▶ DATA IN THIS EXERCISE
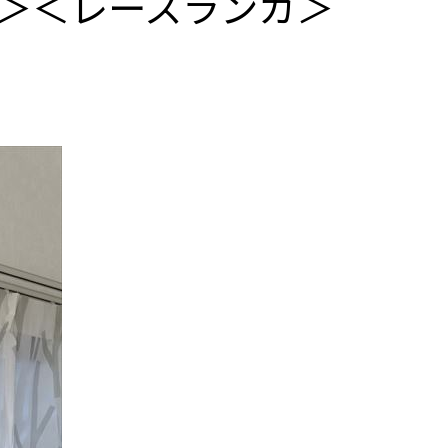
＞＜レースランカ＞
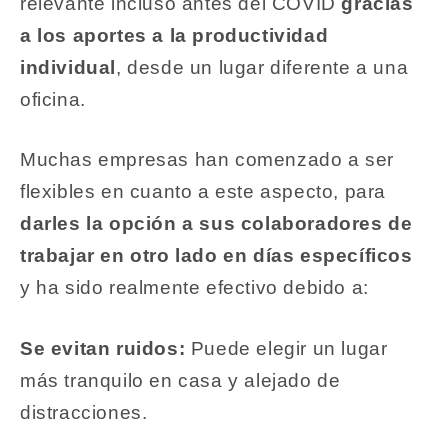
relevante incluso antes del COVID
gracias
a los aportes a la productividad
individual
, desde un lugar diferente a una
oficina.
Muchas empresas han comenzado a ser
flexibles en cuanto a este aspecto, para
darles la opción a sus colaboradores de
trabajar en otro lado en días específicos
y ha sido realmente efectivo debido a:
Se evitan ruidos:
Puede elegir un lugar
más tranquilo en casa y alejado de
distracciones.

▶ TASK STATEMENT
Without copying any picture, repeat the full listing above word for word.

▶ RESPONSE FOR THIS EXERCISE
＞＜レースランカ＞
relevante incluso antes del COVID
gracias
a los aportes a la productividad
individual
, desde un lugar diferente a una
oficina.
Muchas empresas han comenzado a ser
flexibles en cuanto a este aspecto, para
darles la opción a sus colaboradores de
trabajar en otro lado en días específicos
y ha sido realmente efectivo debido a:
Se evitan ruidos:
Puede elegir un lugar
más tranquilo en casa y alejado de
distracciones.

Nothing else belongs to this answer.